Mi ha colpito la distinzione che fai tra Sé, Io e Me; ha qualcosa a che fare con quella di Freud tra Es, Io e Super-Io?
Sono sempre stato affascinato dalla capacità di Freud di rendere più chiaro il mondo della mente umana e della coscienza, con quella distinzione. Ha aperto una nuova visione, non solo della psicologia ma in tutti i settori della società e cultura. Basti pensare all’influenza sulla letteratura o sul cinema. Tuttavia non era basata su basi neurologiche, che ai tempi di Freud non era possibile avere. Nella divisione che propongo, si possono individuare le strutture che ne stanno alla base. I casi clinici che nel tempo sono stati descritti, e che io riporto, rendono bene l’idea di cosa può fare un cervello che funzioni solo con un elemento o con due. Il Me, ad esempio, è completamente assente nel sonnambulismo e nel sogno profondo. L’Io è assente nei gravi casi di perdita della memoria e il Sé, che preside alla vita del corpo, è l’ultimo a resistere nel coma e nella vita vegetativa. Anche lievi disfunzioni dei lobi frontali rendono piatta la creatività o al contrario la esaltano, in questo vi è la grandezza del Me, e la sua disgrazia.

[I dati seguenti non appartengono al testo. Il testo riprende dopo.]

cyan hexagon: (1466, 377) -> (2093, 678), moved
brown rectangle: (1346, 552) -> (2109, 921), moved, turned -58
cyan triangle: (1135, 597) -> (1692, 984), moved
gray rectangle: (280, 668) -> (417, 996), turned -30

Ringrazio il dott. Luciano Peccarisi e invito ancora alla lettura di questo libro che stupirà per la semplicità con cui apprenderemo nozioni ritenute difficili e complesse.

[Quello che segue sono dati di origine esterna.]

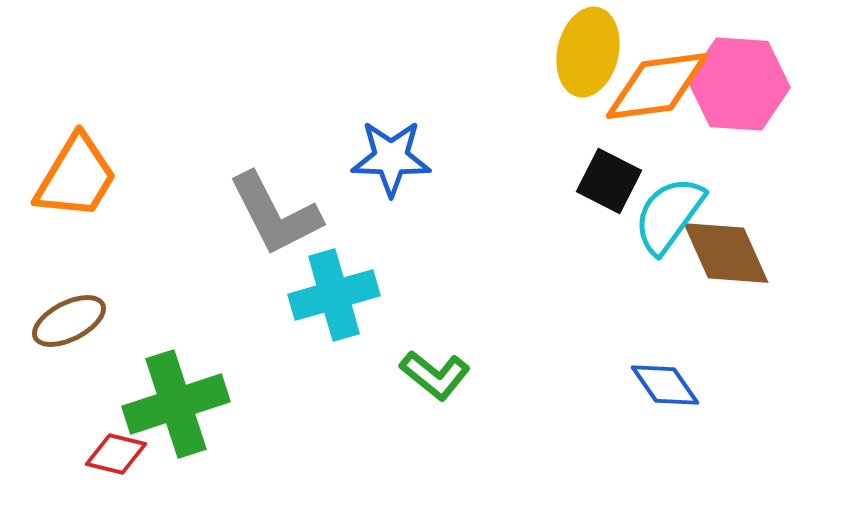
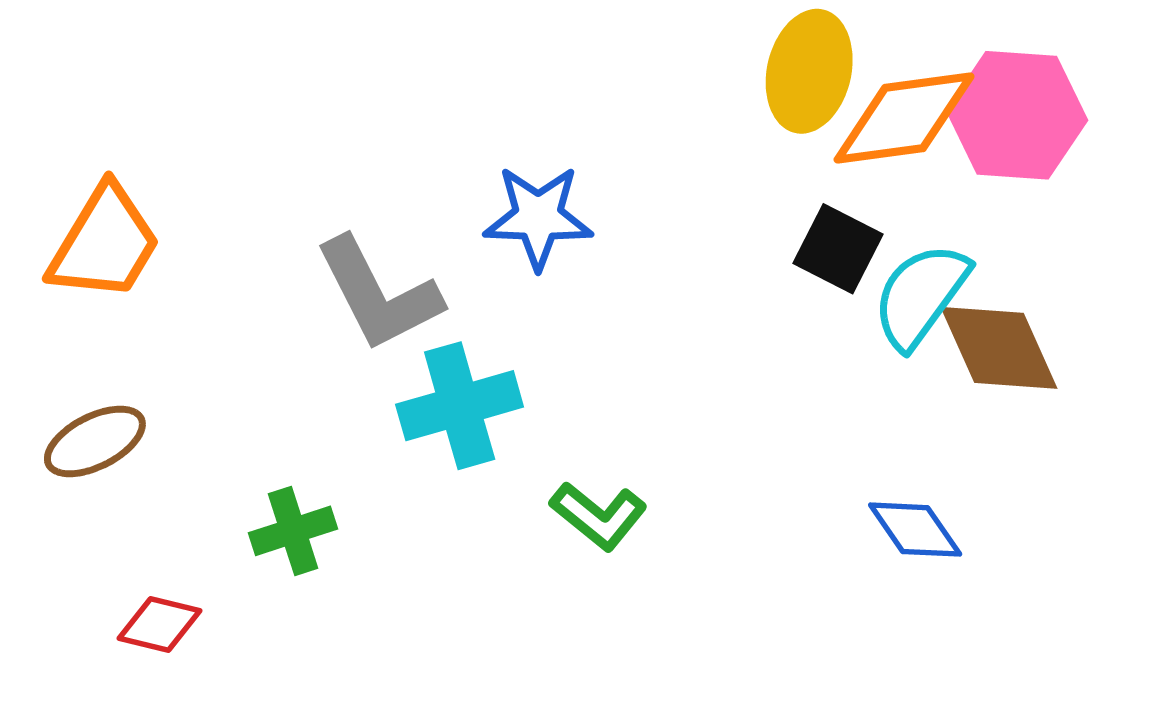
green cross: (176, 404) -> (293, 531), moved, size x0.6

* Il libro è reperibile: a Ostuni presso la Bottega del Libro di c.so Mazzini e il Mondadori Point di via Pola. È acquistabile online attraverso un qualsiasi sito come Tempesta Editore, IBS, Amazon, Feltrinelli e simili.
Dello stesso autore:
“Il miraggio di conosci te stesso”; “Dialogo tra il cervello e il suo Io”; “Il cervello immaginante” riedito nel mese scorso con il titolo “Quando il cervello immagina”.


(Articolo scritto in occasione delle celebrazioni del centenario dello storico mensile ostunese "Lo Scudo")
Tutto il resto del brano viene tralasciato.